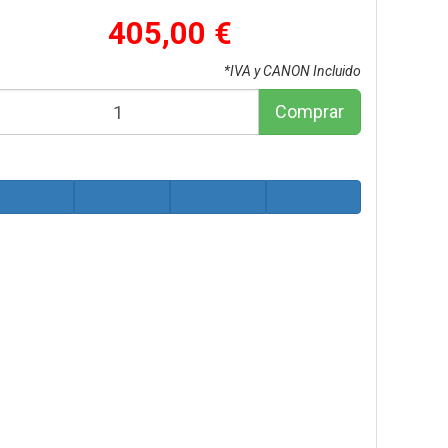
405,00 €
*IVA y CANON Incluido
Comprar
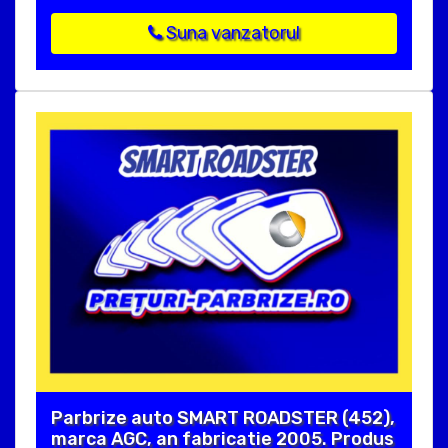
Suna vanzatorul
Parbrize auto SMART ROADSTER (452),
marca AGC, an fabricatie 2005. Produs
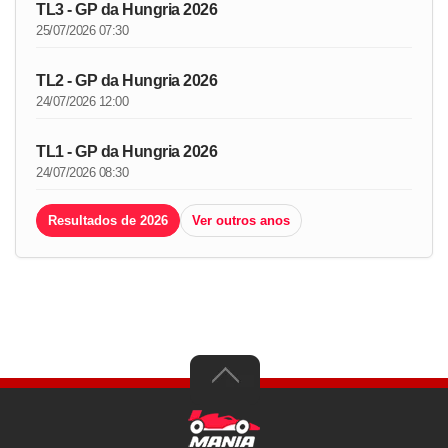
TL3 - GP da Hungria 2026
25/07/2026 07:30
TL2 - GP da Hungria 2026
24/07/2026 12:00
TL1 - GP da Hungria 2026
24/07/2026 08:30
Resultados de 2026
Ver outros anos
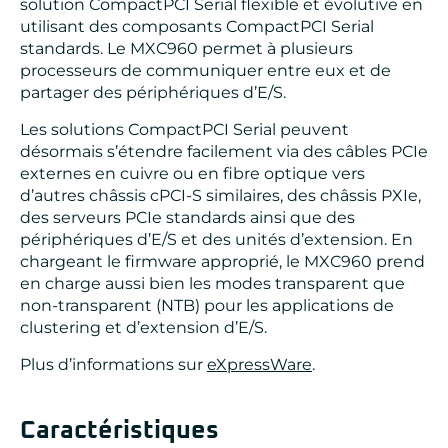
solution CompactPCI Serial flexible et évolutive en
utilisant des composants CompactPCI Serial
standards. Le MXC960 permet à plusieurs
processeurs de communiquer entre eux et de
partager des périphériques d’E/S.
Les solutions CompactPCI Serial peuvent
désormais s’étendre facilement via des câbles PCIe
externes en cuivre ou en fibre optique vers
d’autres châssis cPCI-S similaires, des châssis PXIe,
des serveurs PCIe standards ainsi que des
périphériques d’E/S et des unités d’extension. En
chargeant le firmware approprié, le MXC960 prend
en charge aussi bien les modes transparent que
non-transparent (NTB) pour les applications de
clustering et d’extension d’E/S.
Plus d’informations sur
eXpressWare
.
Caractéristiques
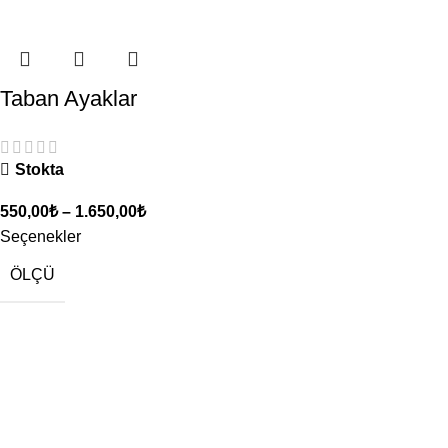
Taban Ayaklar
Stokta
550,00
₺
–
1.650,00
₺
Seçenekler
ÖLÇÜ
Bültenimize kaydolun
Firmamızdan haberlere, indirim ve kampanyalara hızlıca ulaşın.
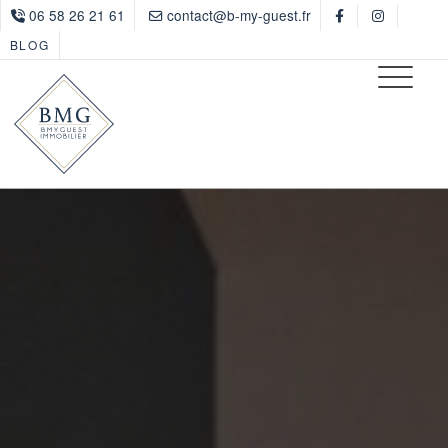
06 58 26 21 61
contact@b-my-guest.fr
BLOG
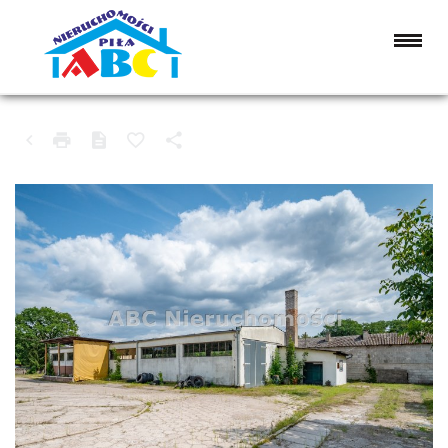
HALA NA SPRZEDAŻ
JASTROWIE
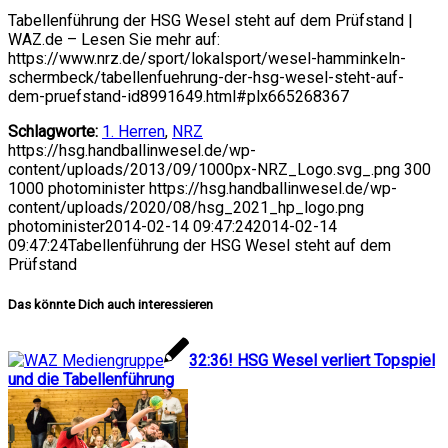
Tabellenführung der HSG Wesel steht auf dem Prüfstand |
WAZ.de – Lesen Sie mehr auf:
https://www.nrz.de/sport/lokalsport/wesel-hamminkeln-
schermbeck/tabellenfuehrung-der-hsg-wesel-steht-auf-
dem-pruefstand-id8991649.html#plx665268367
Schlagworte:
1. Herren
,
NRZ
https://hsg.handballinwesel.de/wp-
content/uploads/2013/09/1000px-NRZ_Logo.svg_.png
300
1000
photominister
https://hsg.handballinwesel.de/wp-
content/uploads/2020/08/hsg_2021_hp_logo.png
photominister
2014-02-14 09:47:24
2014-02-14
09:47:24
Tabellenführung der HSG Wesel steht auf dem
Prüfstand
Das könnte Dich auch interessieren
32:36! HSG Wesel verliert Topspiel
und die Tabellenführung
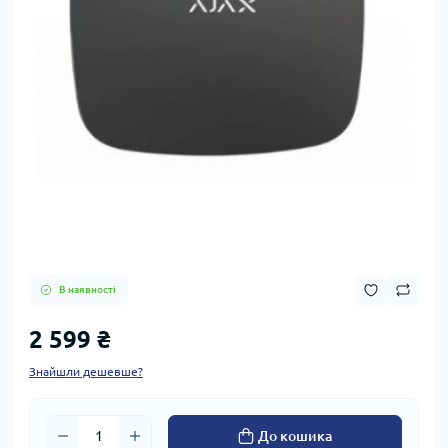
В наявності
2 599 ₴
Знайшли дешевше?
До кошика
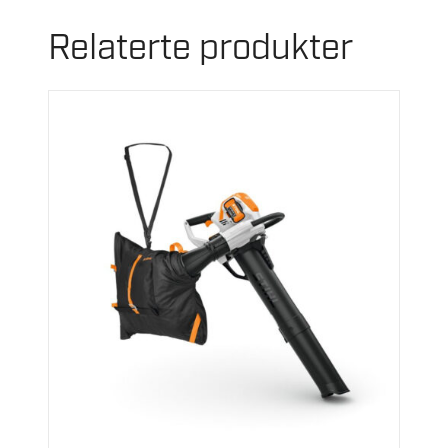
Relaterte produkter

# Assigned task:
Copy every line of the data that carries the word "steht".

# Answer box:
Tabellenführung der HSG Wesel steht auf dem Prüfstand |
schermbeck/tabellenfuehrung-der-hsg-wesel-steht-auf-
Tabellenführung der HSG Wesel steht auf dem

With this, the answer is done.